Read the instructions carefully and be aware of the US measurements
The first annoying thing for any British root beer fan was the instructions quoting measurements in gallons, cups, quarts, Fahrenheit and just to be extra awkward, litres as well. I had to do some web research to calculate the proper measurements.
Secondly, which was may fault, was forgetting to make sure my large saucepan had been properly washed and clean. A previous night's meal of rice was still stuck to the pan even after the dishwasher had tried its best. This resulted in some floaty white bits.
Finally, I poured in the whole supplied packet of yeast when it only needed a fraction of it! D'oh! This meant I had to buy some more Active Dry Wine Yeast from a local homebrew shop i.e. not the sort of thing that can be easily bought from a supermarket.
My second go at making this root beer went to plan. Used the yeast I had bought to replace the one supplied, and inserted the flavouring agent as directed. Dividing up the sugar was slightly tricky with the US to Euro conversion. It was quite frightening to see how much sugar went into mixture! Also, I used an electronic thermometer to make sure the water was at the right temperature. The two 2 litre bottles had their fizz after about two days (at room temperature) and were then placed in the fridge.
The ingredients I used to make my first batch were:
- 2 x 2 litre bottles of supermarket spring water (only 18p each)
- Half required mixture of dark brown unrefined cane sugar
- Half required mixture of white granulated sugar
Finally, when the bottles were chilled enough, I had my first taste. There was a weak flavour of root beer but it was just very disappointing with the lingering aroma and taste of sickly, yeasty brown sugar. I had one glass from both bottles and poured the rest away.

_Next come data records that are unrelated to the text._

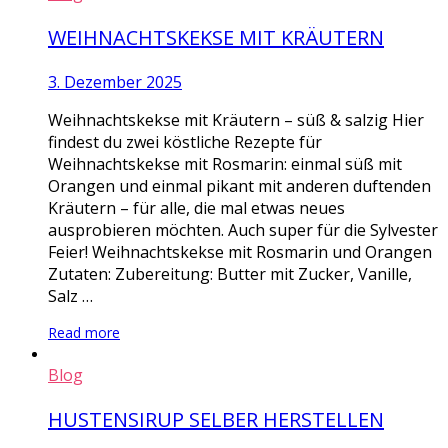
WEIHNACHTSKEKSE MIT KRÄUTERN
3. Dezember 2025
Weihnachtskekse mit Kräutern – süß & salzig Hier
findest du zwei köstliche Rezepte für
Weihnachtskekse mit Rosmarin: einmal süß mit
Orangen und einmal pikant mit anderen duftenden
Kräutern – für alle, die mal etwas neues
ausprobieren möchten. Auch super für die Sylvester
Feier! Weihnachtskekse mit Rosmarin und Orangen
Zutaten: Zubereitung: Butter mit Zucker, Vanille,
Salz …
Read more
Blog
HUSTENSIRUP SELBER HERSTELLEN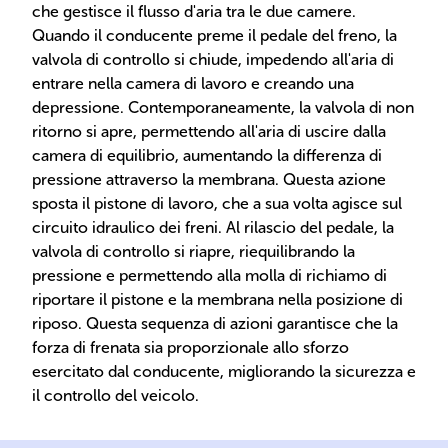
che gestisce il flusso d'aria tra le due camere.
Quando il conducente preme il pedale del freno, la
valvola di controllo si chiude, impedendo all'aria di
entrare nella camera di lavoro e creando una
depressione. Contemporaneamente, la valvola di non
ritorno si apre, permettendo all'aria di uscire dalla
camera di equilibrio, aumentando la differenza di
pressione attraverso la membrana. Questa azione
sposta il pistone di lavoro, che a sua volta agisce sul
circuito idraulico dei freni. Al rilascio del pedale, la
valvola di controllo si riapre, riequilibrando la
pressione e permettendo alla molla di richiamo di
riportare il pistone e la membrana nella posizione di
riposo. Questa sequenza di azioni garantisce che la
forza di frenata sia proporzionale allo sforzo
esercitato dal conducente, migliorando la sicurezza e
il controllo del veicolo.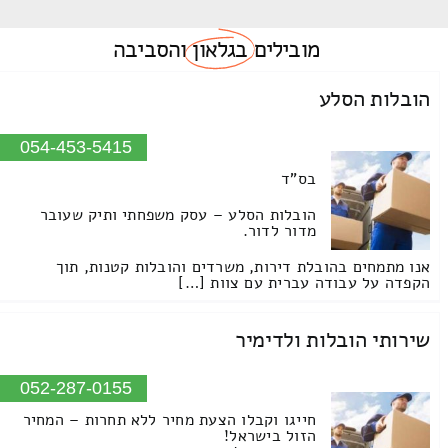
מובילים
בגלאון
והסביבה
הובלות הסלע
054-453-5415
בס"ד
הובלות הסלע – עסק משפחתי ותיק שעובר
מדור לדור.
אנו מתמחים בהובלת דירות, משרדים והובלות קטנות, תוך
הקפדה על עבודה עברית עם צוות […]
שירותי הובלות ולדימיר
052-287-0155
חייגו וקבלו הצעת מחיר ללא תחרות – המחיר
הזול בישראל!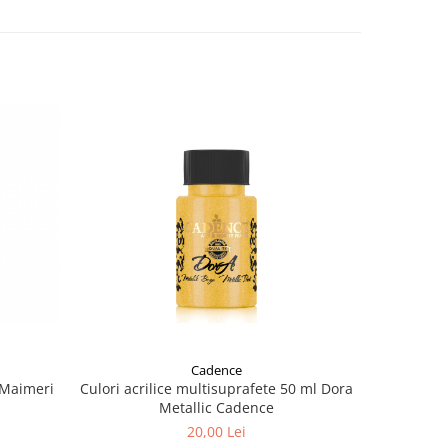
Cadence
l Maimeri
Culori acrilice multisuprafete 50 ml Dora
Culori 
Metallic Cadence
20,00 Lei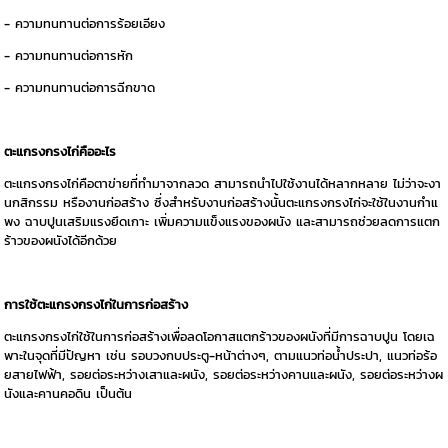
- ความทนทานต่อการร้อยเอียง
- ความทนทานต่อการหัก
- ความทนทานต่อการฉีกขาด
ตะแกรงกรงไก่คืออะไร
ตะแกรงกรงไก่คือตาข่ายที่ทำมาจากลวด สามารถนำไปใช้งานได้หลากหลาย ไม่ว่าจะงา
นกสิกรรม หรืองานก่อสร้าง ซึ่งสำหรับงานก่อสร้างนั้นตะแกรงกรงไก่จะใช้ในงานกำแ
พง ฉาบปูนเสริมแรงยึดเกาะ เพิ่มความแข็งแรงของผนัง และสามารถช่วยลดการแตก
ร้าวของผนังได้อีกด้วย
การใช้ตะแกรงกรงไก่ในการก่อสร้าง
ตะแกรงกรงไก่ใช้ในการก่อสร้างเพื่อลดโอกาสแตกร้าวของผนังที่มีการฉาบปูน โดยเฉ
พาะในจุดที่มีปัญหา เช่น รอบวงกบประตู-หน้าต่างๆ, ตามแนวท่อน้ำประปา, แนวท่อร้อ
ยสายไฟฟ้า, รอยต่อระหว่างเสาและผนัง, รอยต่อระหว่างคานและผนัง, รอยต่อระหว่างผ
นังและคานคอดิน เป็นต้น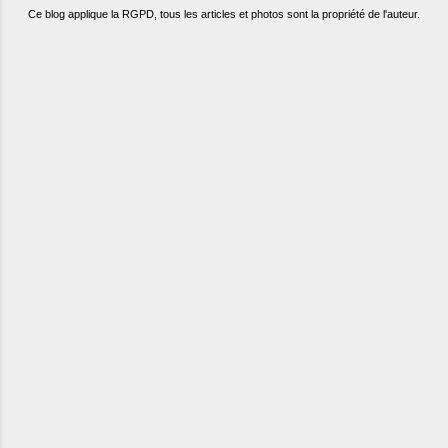
Ce blog applique la RGPD, tous les articles et photos sont la propriété de l'auteur.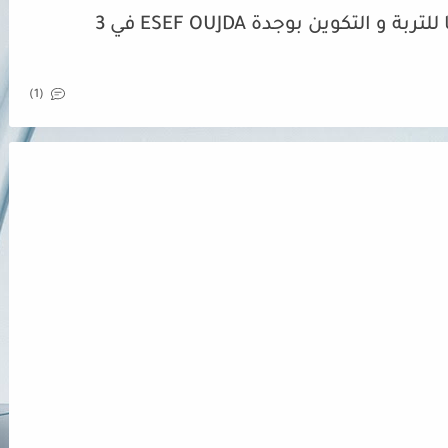
فتح التسجيل لولوج المدرسة العليا للتربة و التكوين بوجدة ESEF OUJDA في 3
(1)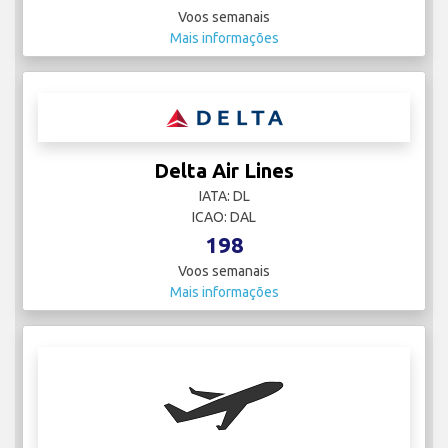
Voos semanais
Mais informações
Delta Air Lines
IATA: DL
ICAO: DAL
198
Voos semanais
Mais informações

For this first attempt I rate this a low score but maybe some different types of sugar combination will raise the score next time.
Value for money?
At £15.99 for its claimed do-it-yourself 9 litres its good if you take the average imported bottle as £1.89 (i.e. 3 times more in volume). However, the yeast I bought to replace it cost £2 per sachet (which is more than enough for 9 litres), a small funnel which must cost a maximum of £1 which leaves just the root bear flavouring extract. Its this soda flavour extract that seems to be the only item you're buying at premium due to it not available in the UK. Expect another review of my own homebrew 2.0 soon.